Hopeless. Absolutely hopeless. Lots of important work to do, and this testing challenge steals an hour from me. Matt Heuser posted it on his blog.
When James Bach and I pose testing problems like this at one another, we offer the opportunity to provide a quick, practical or deep answer. Here’s mine. It ain’t quick. It’s fairly deep, but I hope it’s also reasonably practical.
To start with, I think that in this case there’s a risk that Matthew is conflating two things in his ideas about acceptance tests—the idea of acceptability to a given customer, and the idea of acceptability to a given database or application. The important questions to ask here are “who is doing the accepting” and “what are their criteria for acceptance?” After all, a database might reject the number +1 (416) 656-5160 because it expects the data in the format 416-656-5160, but a human could easily deal with the discrepancy. Conversely, a database might happily accept a credit card number composed of 16 digits, since that number meets its acceptance criterion. But if that credit card number is not associated with a customer record (where the database has no way of knowing that), the number is invalid. Thus, I question Matt’s suggestion…
Think about it – the requirement is to take one set of black-box data, and import it into another black box. We can test the data file that is created, but the real proof is what the second system accepts — or rejects.
…because I wouldn’t characterize acceptance by the second system as “the real proof”. It may be a real proof—but the system could just as easily fail by accepting something that it shouldn’t.
Matt goes on…
First of all, the test databases used are refreshed every three months from production. That means that you either have to find test scenarios from live data (and hope they don’t change next time you refresh) or re-enter every scenario in test every three months.
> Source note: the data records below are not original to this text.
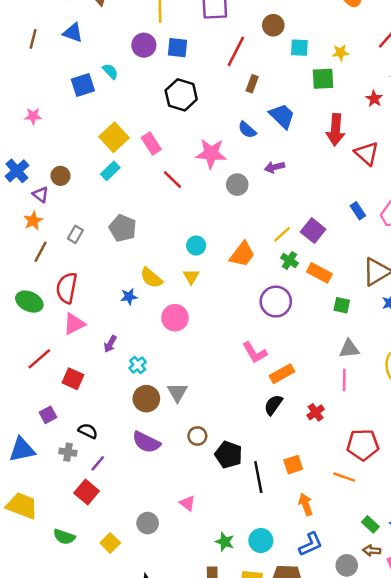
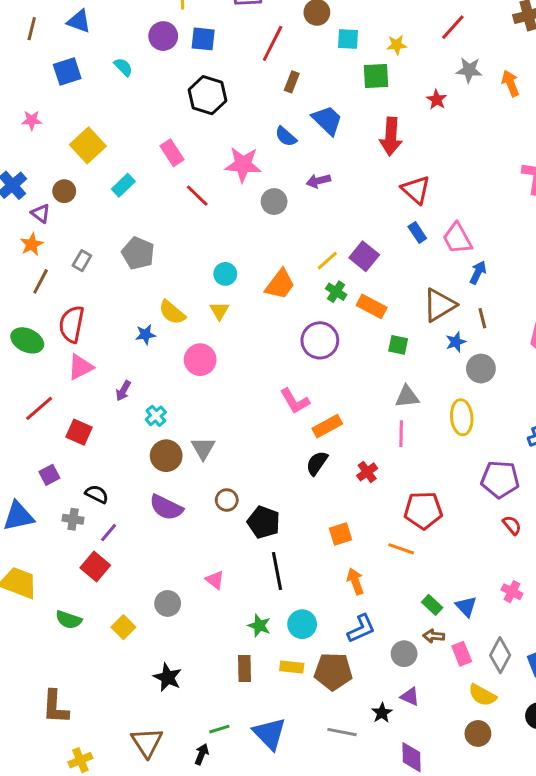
blue square: (83, 85) -> (67, 71), moved
yellow square: (114, 137) -> (88, 145), moved
red triangle: (367, 153) -> (416, 190), moved
black line: (258, 477) -> (277, 571), moved

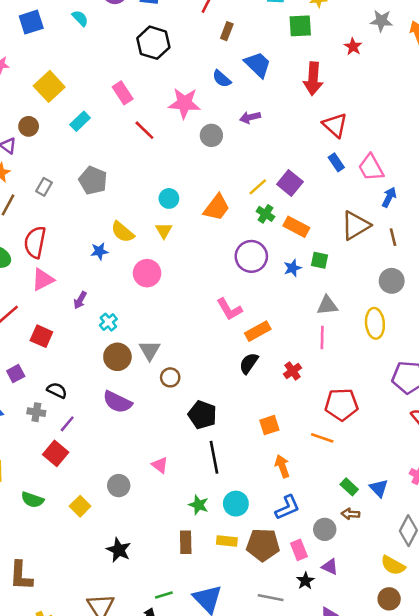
blue star: (456, 342) -> (293, 268), moved
brown circle: (227, 500) -> (170, 377), moved
pink rectangle: (462, 654) -> (299, 550), moved

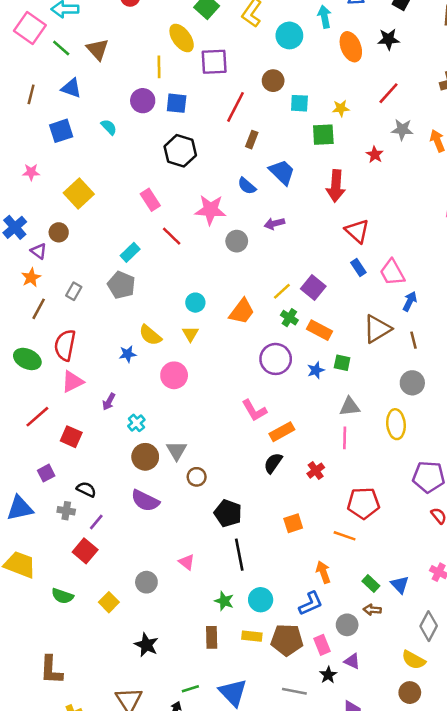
cyan rectangle: (80, 121) -> (130, 252), moved
orange arrow: (282, 466) -> (323, 572), moved

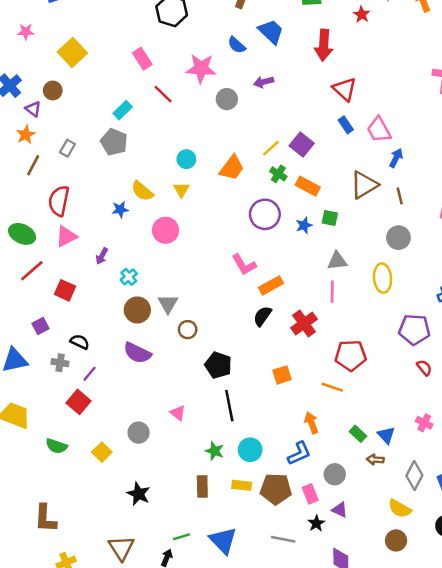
green ellipse: (27, 359) -> (22, 234), moved
red cross: (316, 471) -> (304, 323), size x1.5
brown arrow: (372, 610) -> (375, 460), moved

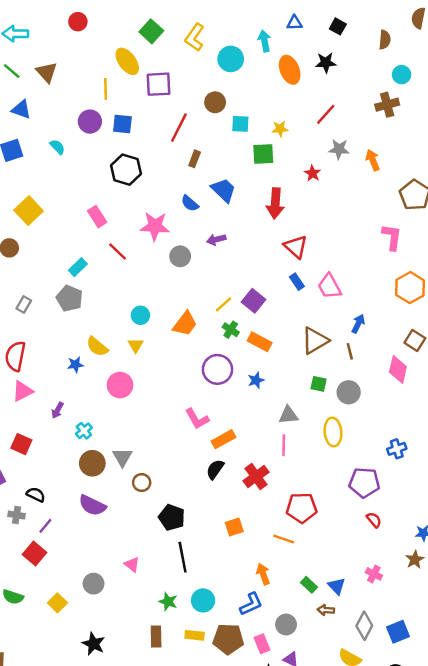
blue arrow: (396, 158) -> (358, 324), moved
green square: (330, 218) -> (319, 384), moved

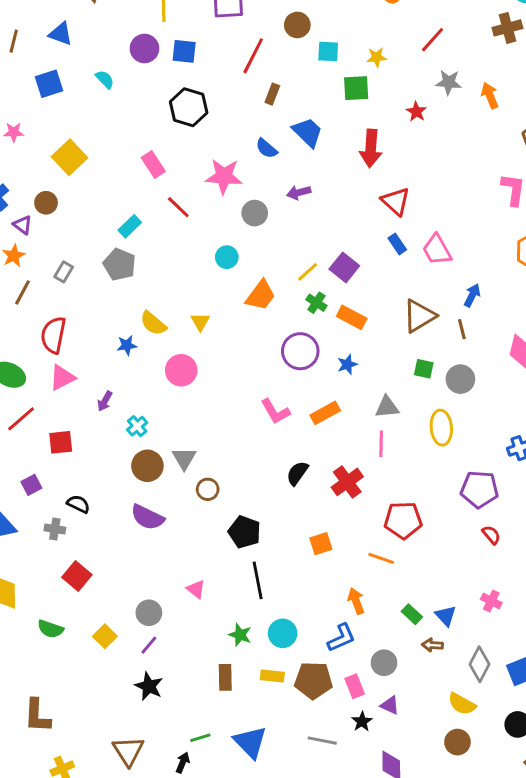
cyan circle: (140, 315) -> (227, 257), moved
orange rectangle: (223, 439) -> (325, 413), moved
red square: (21, 444) -> (61, 442), turned -30
purple line: (45, 526) -> (149, 645), moved

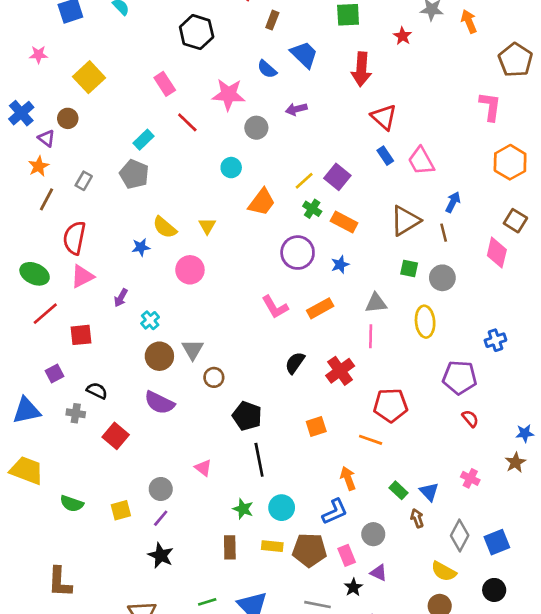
red square: (77, 576) -> (116, 436), moved
yellow square: (105, 636) -> (121, 510), turned 30
brown arrow: (432, 645) -> (417, 518), turned 66

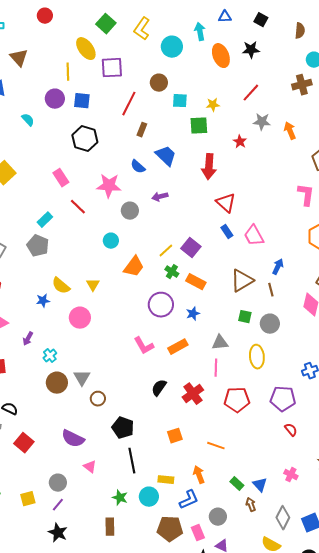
purple semicircle: (159, 403) -> (73, 439), moved
red pentagon: (391, 405) -> (237, 400), moved
yellow rectangle: (272, 546) -> (166, 480), moved

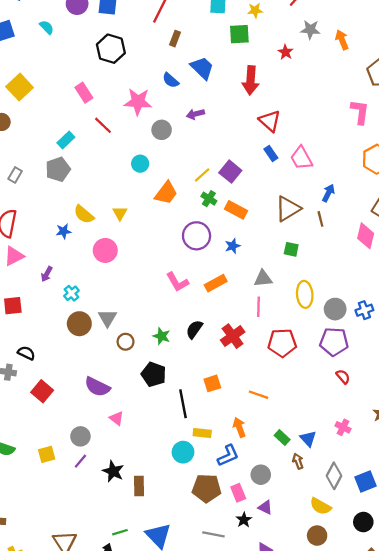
gray pentagon: (38, 246) -> (58, 169), turned 30
gray circle: (270, 324) -> (335, 309), moved
black line: (132, 461) -> (183, 404), moved
green star: (120, 498) -> (162, 336), moved
black star: (58, 533) -> (113, 471), moved

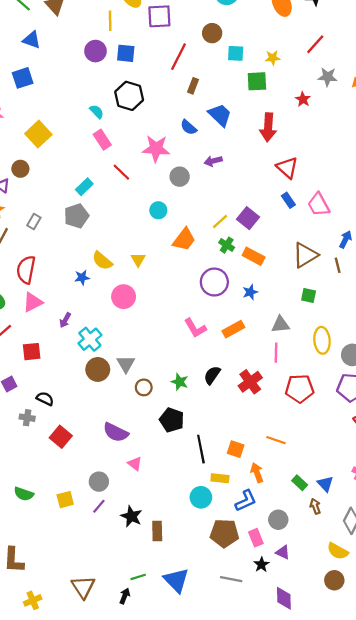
cyan semicircle: (47, 27) -> (97, 112), moved
cyan cross: (71, 293) -> (90, 339), size x1.5
orange square: (212, 383) -> (236, 449), moved, turned 36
Without knowing more about the story, I also question this premise. This seems to presume that we don’t have any opportunity to test the conversion on anything other than a live platform. Is this really the case? Live data is wonderful (as Jonathan Kohl makes the musical assertion, “Ain’t Nothing Like the Real Thing, Baby”), but it’s not the only kind of data that we can use for testing.
Could we use sample data that is not taken from live data? Could we use test environments where we can use sandboxed copies of the program under test and the data? Sometimes the constraints that we’re dealing with are real, but sometimes they’re artificial, arbitrary, or assumed. I try to question those constraints. If I’m facing some kind of constraint that slows me down, reduces coverage, or makes it hard to determine success or failure, those things could weaken the quality of the testing, and that’s a potential project risk. If it’s a serious problem such that the testing strategy won’t work unless I get some help, I mention the problem as an issue, and negotiate with the project owner to change the context or the strategy, or to recognize the risks in not changing things. Change might be easy or might be hard, but in the end, empirical experience will help us to make decisions.
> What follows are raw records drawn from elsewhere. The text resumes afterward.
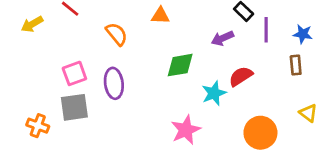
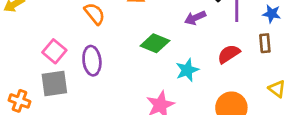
green diamond: (180, 65) -> (155, 43), turned 32
pink square: (74, 73) -> (54, 51), turned -30
red semicircle: (241, 76) -> (229, 54), moved

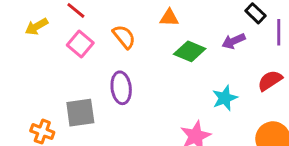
green diamond: (155, 43) -> (190, 51), moved
pink square: (54, 51) -> (80, 44), moved

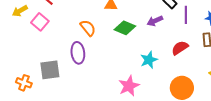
orange semicircle: (124, 37) -> (88, 28), moved
pink square: (80, 44) -> (40, 22), moved

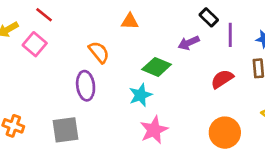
green diamond: (125, 28) -> (157, 67), moved
cyan star: (149, 60) -> (140, 95), moved
gray square: (50, 70) -> (65, 130), moved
Now, take the trading partner example. The best you can do within your organization is to test the file. The interface might take three hours to run, then you GREP the file for results and examine.
Is that really the best we can do within our organization? Best in what sense? Fastest? Most convenient, given the tools you have? Highest informational bang for the buck? Easiest to do, given the people you have and their skills? Most likely to reveal a problem? Most likely to reveal an important problem? Would (for example) Excel be a better tool than GREP, allowing you to sort and view the data from more angles? Would an inelegant script that covers several risks reasonably well be better than a polished or comprehensive one? Would something quick help us figure out what we’re really looking for? What are we looking for? Whose values are we trying to serve? What are the risks we’re facing? Given all this stuff, might investing in testing environments and simulators be a pragmatic idea?
The same ideas of quality criteria for a product can be used for asking questions about the testing effort, and for each product there will be different answers.
You’ll have to write custom fixtures to do this, and your programming language isn’t supported by FitNesse. Or you could write a fixture that takes a SELECT statement to count the number of rows that are generated by the file, run the interface, and compare.
That’s one heuristic; the number of rows should be consistent across tables, and that ought to be a pretty fast test for many databases. With enough programming and database savvy, we could probably come up with tons more criteria too, and different ways of testing them. I’m presuming an SQL database, viewable with Toad here.
– we could code the interface with lots of its own unit tests
– we could have low-level validity tests of the data within the interface’s code
– we could write functions that checksum the data values for some row or some column, or each row and each column, on in memory objects, test databases or (shudder) the real thing;
– we could generate lots of small data files, each focused on triggering a particular problem;
– generate a file (using data that has been constructed using valid but randomly scrambled live data) that is many times larger than the typical file, looking for performance or stress-related problems in the interface;
– we could port the imported data back to a new table, reversing any conversion algorithms, and see if you get a table that matches the source;
– we could do that; then feed those results back to the destination again, and see if the second pass gave us a table identical to the first;
– we could randomly select 10 records and eyeball them with Toad;
– we could do a port of a table using marker values or metadata—data that refers to itself (e.g. Record1Field1, Record1Field2) to make certain kinds of consistency problems relatively easy for a human or script to evaluate;
– we could create a table of super-funky data that we believe is certain to trigger validation error handling; if it makes it through the conversion without triggering those handlers, that’s bad. Drive it with single records at first, then lots as we start to script it more heavily.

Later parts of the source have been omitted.